Firstly the Australian stock market (All Ordinaries index) is down around 27% from its all time highs which it hit earlier this year. The all time high on the All Ordinaries Index was around 7290. Its currently around 5333. Smaller stocks have genberally

This downturn is hitting much harder than I expected and I have been accumulating Australian shares on the way down. I just wanted to acknowledge that based on the initial premise of the thread that a crash (which I defined for the purposes of this thread as a fall of 40% or more) would not occur until the mid 2020s. Given the current trajectory of the market I could quite possibly be proven wrong on that call.

I will say that in Australia there is currently plenty of opportunity to buy quality stocks at bargain basement prices.
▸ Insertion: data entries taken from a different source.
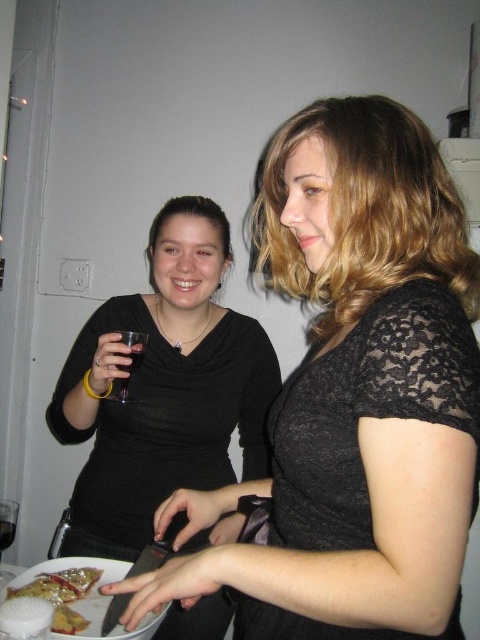 Question: Can you confirm if black lace shirt at center is positioned above matte black shirt at center?

Choices:
 (A) no
 (B) yes

Answer: (B)

Question: Which object is the closest to the matte black shirt at center?

Choices:
 (A) clear glass wine at lower left
 (B) clear plastic cup at upper left
 (C) white matte plate at lower center

Answer: (B)

Question: Is clear plastic cup at upper left behind clear glass wine glass at lower left?

Choices:
 (A) no
 (B) yes

Answer: (B)

Question: Among these objects, which one is farthest from the camera?

Choices:
 (A) black lace shirt at center
 (B) matte black shirt at center
 (C) transparent glass at upper left

Answer: (C)

Question: Is transparent glass at upper left behind clear glass wine at lower left?

Choices:
 (A) no
 (B) yes

Answer: (A)

Question: Which point appears farthest from the camera in this image?

Choices:
 (A) (0, 525)
 (B) (1, 550)
 (C) (452, 326)
 (D) (105, 396)

Answer: (B) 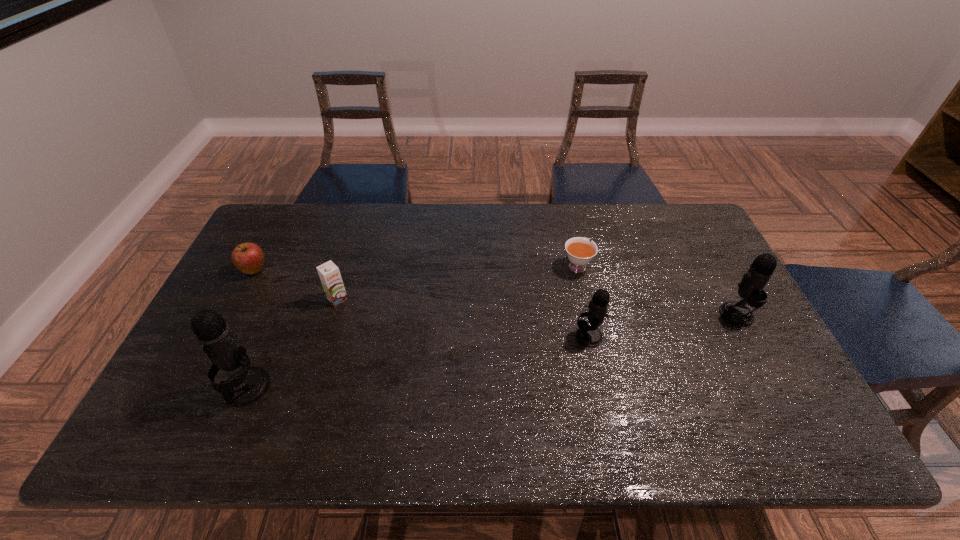 If the aim is uniform spacing by inserting an additional microphone among them, please point to a vacant space for this new microphone. Please provide its 2D coordinates. Your answer should be formatted as a tuple, i.e. [(x, y)], where the tuple contains the x and y coordinates of a point satisfying the conditions above.

[(425, 361)] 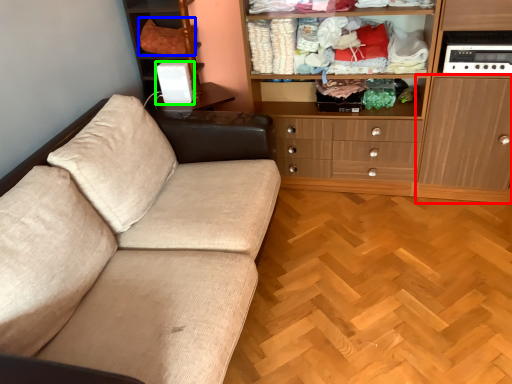 Question: Which is nearer to the cabinetry (highlighted by a red box)? clothing (highlighted by a blue box) or appliance (highlighted by a green box).

Choices:
 (A) clothing
 (B) appliance

Answer: (B) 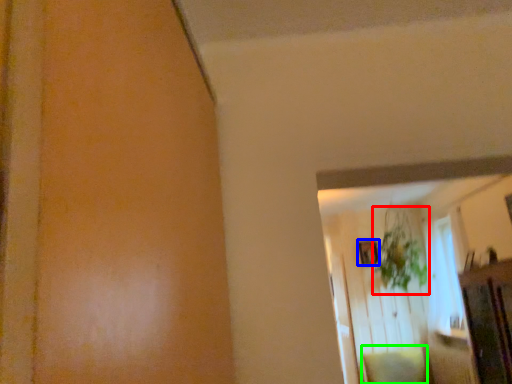 Question: Which object is positioned farthest from plant (highlighted by a red box)? Select from picture frame (highlighted by a blue box) and pillow (highlighted by a green box).

Choices:
 (A) picture frame
 (B) pillow

Answer: (B) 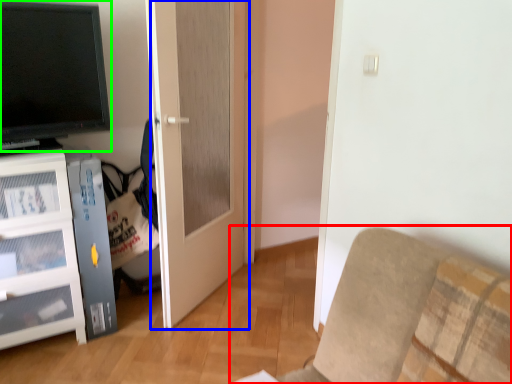 Question: Which object is the farthest from furniture (highlighted by a red box)? Choose among these: door (highlighted by a blue box) or television (highlighted by a green box).

Choices:
 (A) door
 (B) television

Answer: (B) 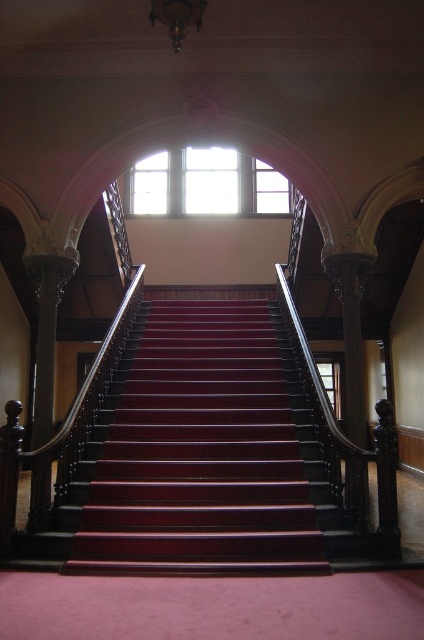 You are an interior designer assessing the staircase area. You need to place a decorative plant pot between the mahogany stairs at center and the clear glass window at upper center. Based on their positions, which object should the plant pot be closer to?

The mahogany stairs at center is to the left of clear glass window at upper center, so the plant pot should be placed closer to the clear glass window at upper center since it is positioned to the right of the stairs.

You are a painter standing at the bottom of the mahogany stairs at center. You want to paint the clear glass window at upper center. Can you reach it from where you are standing?

The mahogany stairs at center is located below the clear glass window at upper center, so you can reach it by climbing the stairs. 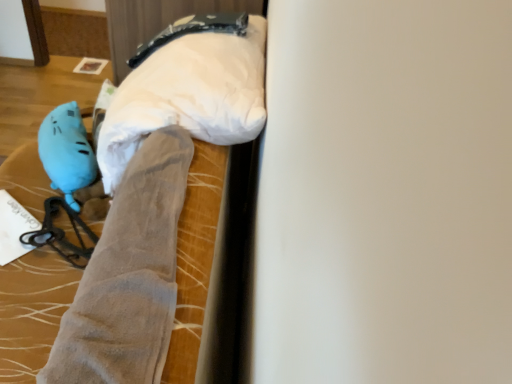 Locate an element on the screen. The width and height of the screenshot is (512, 384). suede-like gray legging at center-left is located at coordinates (129, 275).

Describe the element at coordinates (129, 275) in the screenshot. The width and height of the screenshot is (512, 384). I see `suede-like gray legging at center-left` at that location.

Image resolution: width=512 pixels, height=384 pixels. In order to click on white fabric pillow at upper center in this screenshot , I will do `click(188, 95)`.

This screenshot has width=512, height=384. Describe the element at coordinates (61, 233) in the screenshot. I see `blue rubber glove at lower left` at that location.

This screenshot has width=512, height=384. Identify the location of matte blue plush at left. (67, 151).

In the scene shown: Is the depth of velvet-like gray blanket at center less than that of matte blue plush at left?

Yes, velvet-like gray blanket at center is closer to the camera.

From the image's perspective, is velvet-like gray blanket at center on top of matte blue plush at left?

No, from the image's perspective, velvet-like gray blanket at center is not above matte blue plush at left.

Does velvet-like gray blanket at center appear on the right side of matte blue plush at left?

Yes.

Is velvet-like gray blanket at center taller than matte blue plush at left?

Yes.

Is the depth of blue rubber glove at lower left greater than that of suede-like gray legging at center-left?

Yes.

Can you tell me how much blue rubber glove at lower left and suede-like gray legging at center-left differ in facing direction?

The angle between the facing direction of blue rubber glove at lower left and the facing direction of suede-like gray legging at center-left is 43.1 degrees.

Considering the relative sizes of blue rubber glove at lower left and suede-like gray legging at center-left in the image provided, is blue rubber glove at lower left thinner than suede-like gray legging at center-left?

A: Yes.

Who is more distant, suede-like gray legging at center-left or white fabric pillow at upper center?

white fabric pillow at upper center is more distant.

Who is bigger, suede-like gray legging at center-left or white fabric pillow at upper center?

white fabric pillow at upper center is bigger.

Based on the photo, is white fabric pillow at upper center completely or partially inside suede-like gray legging at center-left?

No.

Considering the positions of points (66, 352) and (256, 80), is point (66, 352) farther from camera compared to point (256, 80)?

No, (66, 352) is closer to viewer.

In the image, is velvet-like gray blanket at center positioned in front of or behind white fabric pillow at upper center?

Clearly, velvet-like gray blanket at center is in front of white fabric pillow at upper center.

From the image's perspective, is velvet-like gray blanket at center located beneath white fabric pillow at upper center?

Indeed, from the image's perspective, velvet-like gray blanket at center is shown beneath white fabric pillow at upper center.

Is velvet-like gray blanket at center turned away from white fabric pillow at upper center?

Yes, velvet-like gray blanket at center is positioned with its back facing white fabric pillow at upper center.

Between suede-like gray legging at center-left and velvet-like gray blanket at center, which one is positioned in front?

velvet-like gray blanket at center.

From a real-world perspective, is suede-like gray legging at center-left positioned above or below velvet-like gray blanket at center?

Clearly, from a real-world perspective, suede-like gray legging at center-left is above velvet-like gray blanket at center.

Who is bigger, suede-like gray legging at center-left or velvet-like gray blanket at center?

velvet-like gray blanket at center is bigger.

Is white fabric pillow at upper center turned away from blue rubber glove at lower left?

That's not correct — white fabric pillow at upper center is not looking away from blue rubber glove at lower left.

Does white fabric pillow at upper center lie in front of blue rubber glove at lower left?

Yes, white fabric pillow at upper center is closer to the viewer.

Looking at this image, from a real-world perspective, is white fabric pillow at upper center physically located above or below blue rubber glove at lower left?

In terms of real-world spatial position, white fabric pillow at upper center is above blue rubber glove at lower left.

Would you say white fabric pillow at upper center is a long distance from blue rubber glove at lower left?

Actually, white fabric pillow at upper center and blue rubber glove at lower left are a little close together.

At what (x,y) coordinates should I click in order to perform the action: click on tight on the right of blue rubber glove at lower left. Please return your answer as a coordinate pair (x, y). Looking at the image, I should click on (129, 275).

From the image's perspective, which object appears higher, suede-like gray legging at center-left or blue rubber glove at lower left?

blue rubber glove at lower left appears higher in the image.

Can you tell me how much suede-like gray legging at center-left and blue rubber glove at lower left differ in facing direction?

suede-like gray legging at center-left and blue rubber glove at lower left are facing 43.1 degrees away from each other.

From a real-world perspective, is suede-like gray legging at center-left above or below blue rubber glove at lower left?

suede-like gray legging at center-left is above blue rubber glove at lower left.

At what (x,y) coordinates should I click in order to perform the action: click on toy that appears above the velvet-like gray blanket at center (from a real-world perspective). Please return your answer as a coordinate pair (x, y). The image size is (512, 384). Looking at the image, I should click on [67, 151].

Locate an element on the screen. The width and height of the screenshot is (512, 384). twin that is behind the suede-like gray legging at center-left is located at coordinates (61, 233).

When comparing their distances from velvet-like gray blanket at center, does blue rubber glove at lower left or matte blue plush at left seem closer?

blue rubber glove at lower left is positioned closer to the anchor velvet-like gray blanket at center.

Estimate the real-world distances between objects in this image. Which object is closer to blue rubber glove at lower left, matte blue plush at left or velvet-like gray blanket at center?

Based on the image, velvet-like gray blanket at center appears to be nearer to blue rubber glove at lower left.

Estimate the real-world distances between objects in this image. Which object is further from matte blue plush at left, velvet-like gray blanket at center or white fabric pillow at upper center?

white fabric pillow at upper center is further to matte blue plush at left.

In the scene shown: Considering their positions, is velvet-like gray blanket at center positioned closer to white fabric pillow at upper center than suede-like gray legging at center-left?

suede-like gray legging at center-left.

Estimate the real-world distances between objects in this image. Which object is closer to velvet-like gray blanket at center, suede-like gray legging at center-left or blue rubber glove at lower left?

The object closer to velvet-like gray blanket at center is blue rubber glove at lower left.

Which object lies further to the anchor point suede-like gray legging at center-left, white fabric pillow at upper center or blue rubber glove at lower left?

The object further to suede-like gray legging at center-left is blue rubber glove at lower left.

Looking at the image, which one is located closer to suede-like gray legging at center-left, matte blue plush at left or velvet-like gray blanket at center?

velvet-like gray blanket at center lies closer to suede-like gray legging at center-left than the other object.

From the image, which object appears to be farther from white fabric pillow at upper center, blue rubber glove at lower left or velvet-like gray blanket at center?

Result: The object further to white fabric pillow at upper center is velvet-like gray blanket at center.

Find the location of a particular element. Image resolution: width=512 pixels, height=384 pixels. wide between suede-like gray legging at center-left and blue rubber glove at lower left in the front-back direction is located at coordinates (188, 95).

Identify the location of wide between suede-like gray legging at center-left and matte blue plush at left in the front-back direction. The image size is (512, 384). (188, 95).

This screenshot has width=512, height=384. What are the coordinates of `tight located between velvet-like gray blanket at center and blue rubber glove at lower left in the depth direction` in the screenshot? It's located at (129, 275).

At what (x,y) coordinates should I click in order to perform the action: click on tight between velvet-like gray blanket at center and matte blue plush at left along the z-axis. Please return your answer as a coordinate pair (x, y). Looking at the image, I should click on (129, 275). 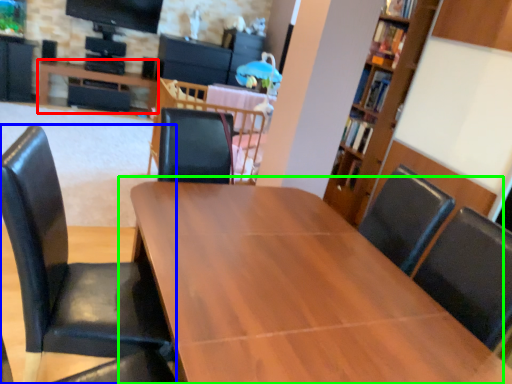 Question: Based on their relative distances, which object is nearer to table (highlighted by a red box)? Choose from chair (highlighted by a blue box) and table (highlighted by a green box).

Choices:
 (A) chair
 (B) table

Answer: (B) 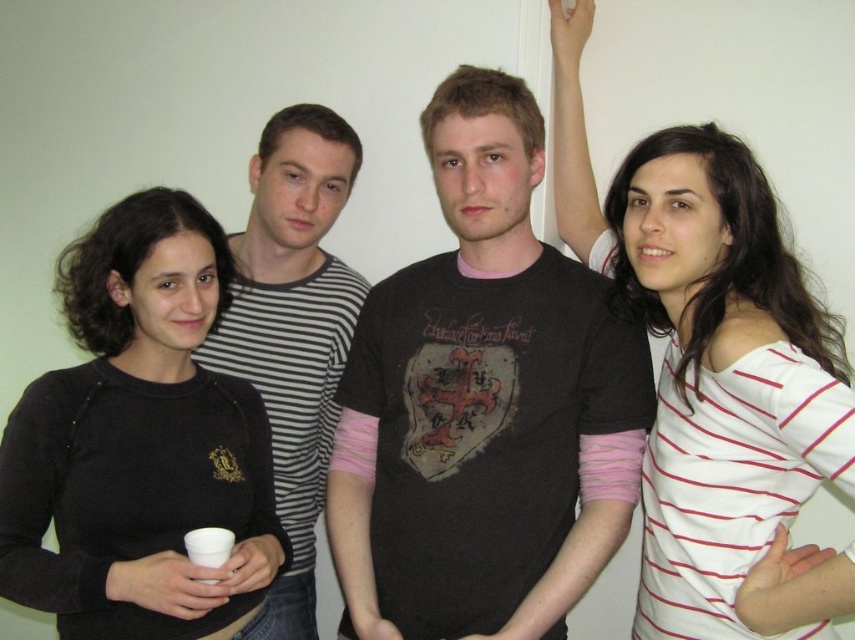 Which is behind, point (788, 381) or point (158, 486)?

The point (158, 486) is more distant.

Does point (611, 221) come behind point (57, 486)?

Yes, it is behind point (57, 486).

Is point (647, 468) closer to camera compared to point (234, 483)?

No, (647, 468) is further to viewer.

Locate an element on the screen. white striped shirt at center is located at coordinates (715, 374).

Who is positioned more to the left, black cotton t-shirt at center or striped cotton shirt at center?

striped cotton shirt at center

Who is higher up, black cotton t-shirt at center or striped cotton shirt at center?

black cotton t-shirt at center is above.

Between point (488, 163) and point (331, 344), which one is positioned behind?

The point (331, 344) is behind.

At what (x,y) coordinates should I click in order to perform the action: click on black cotton t-shirt at center. Please return your answer as a coordinate pair (x, y). The width and height of the screenshot is (855, 640). Looking at the image, I should click on (482, 404).

Who is higher up, black cotton t-shirt at center or white styrofoam cup at lower left?

Positioned higher is black cotton t-shirt at center.

Does black cotton t-shirt at center have a greater width compared to white styrofoam cup at lower left?

Yes.

Which is behind, point (452, 172) or point (228, 540)?

Positioned behind is point (452, 172).

At what (x,y) coordinates should I click in order to perform the action: click on black cotton t-shirt at center. Please return your answer as a coordinate pair (x, y). This screenshot has height=640, width=855. Looking at the image, I should click on tap(482, 404). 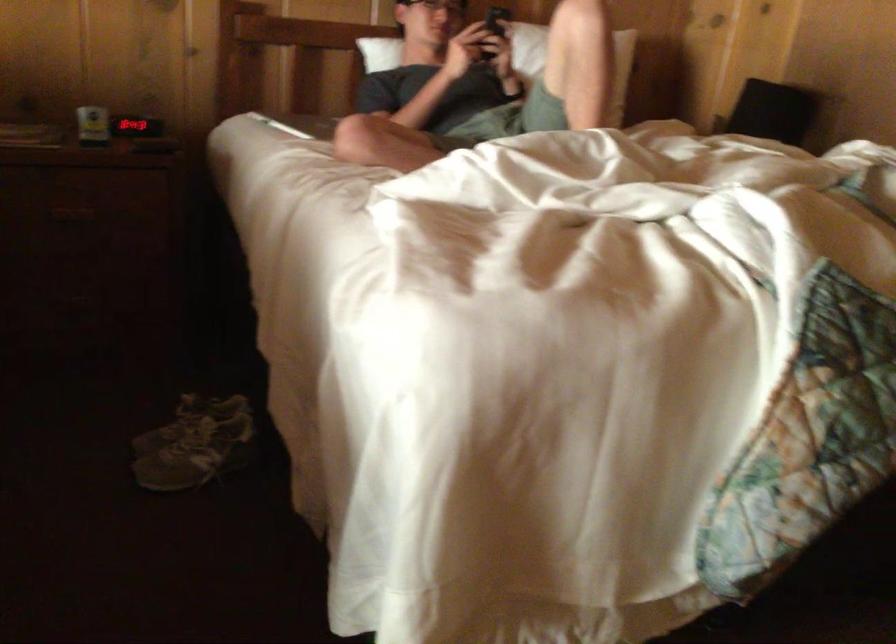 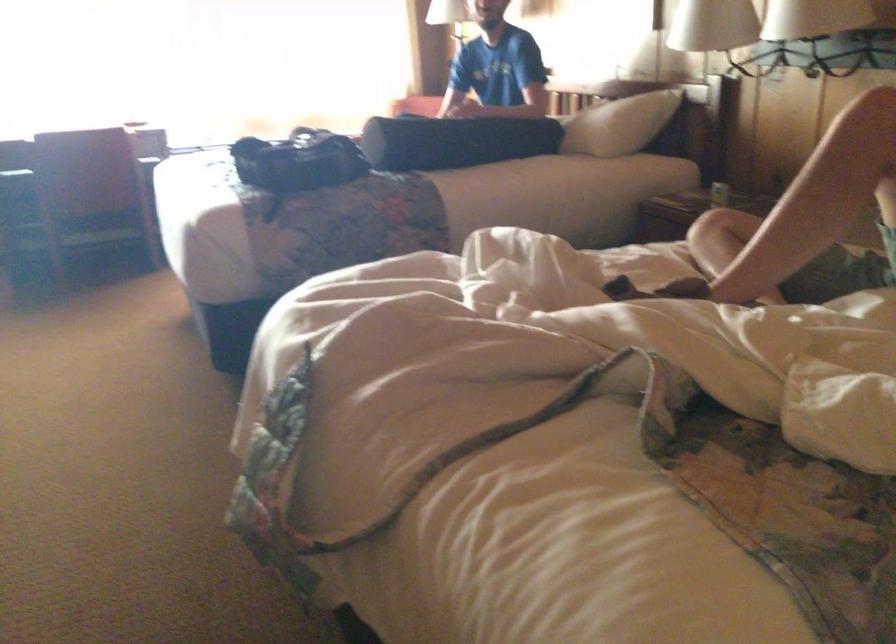 Question: I am providing you with two images of the same scene from different viewpoints. After the viewpoint changes to image2, which objects are now occluded?

Choices:
 (A) gray shoe
 (B) black bolster pillow
 (C) black bag
 (D) yellow floor outlet

Answer: (A) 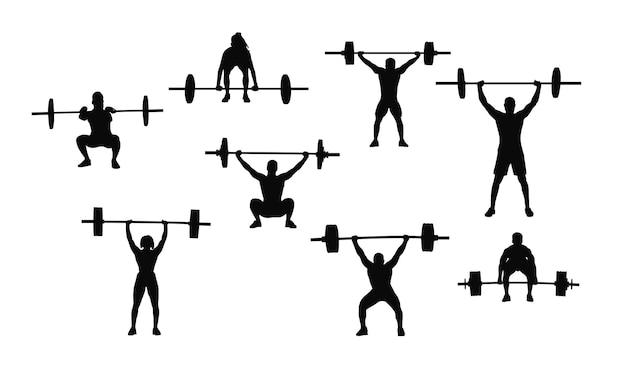 In order to click on bar in this screenshot , I will do `click(203, 87)`, `click(258, 151)`, `click(173, 222)`, `click(125, 107)`, `click(387, 50)`, `click(488, 81)`, `click(391, 235)`, `click(520, 281)`.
Generally speaking the small and microcap stocks have fallen much harder than the large cap stocks. So the smaller end of the market is where your attention should be focused.

My current top picks would be Credit Corp Group (ASX code: CCP) and Wam Microcap (ASX Code: WMI).

Credit Corp closed today at around $15.52. Anything below $15 (ten times this year's forecast earnings per share of $1.50) you should accumulating. Its currently paying a fully franked dividend of at least $0.72 per annum which at current prices is a fully franked dividend yield of over 4.6%. I think they will still manage to increase earnings per share in the next financial year even if we have a mild recession. This is a company that long-term will keep growing its earnings per share at double digits while paying an attractive dividend.

Wam Microcap is a listed investment company run by arguably the best performing Australian focused fund managers that retail investors can access. The current share price is at $1.10 which is the price it listed at in mid 2017. At current prices and below investors should start accumulating. When the market starts recovering selected microcap stocks should rocket and the fund will benefit from that. It pays an attractive fully franked dividend. Going forward I expect it to be able to pay at least 4 or 5 cents per share in fully franked dividends (its paid at least $0.06 per share per annum since listing). 4 or 5 cents would be a fully franked yield of 3.50 - 4.60% on the current share price.

There are plenty more stocks worth buying but those are my top two for the moment. The market may well continue to slide so I suggest anybody looking to buy stocks (including the two I have mentioned) should gradually average in (i.e. buy some and then buy more if it drops even lower).

Has anybody else been buying Australian shares?

I just want to give an update here. I once again was wrong and again underestimated the severity of the crises. My long-term opinion of Credit Corp (ASX code: CCP) is unchanged and I reiterate my buy call to slowly accumulate on any major dips, but short-term I would expect a substantial decline in earnings and dividends. Also the company may eventually have to take defensive measures such as reducing dividends and reducing investment (making less consumer loans and buying less debt ledgers) to strengthen their balance sheet. If unemployment goes high enough (say 15 or 20% in Australia and the same in the U.S.A.) a highly dilutive and heavily discounted capital raising is not out of the question.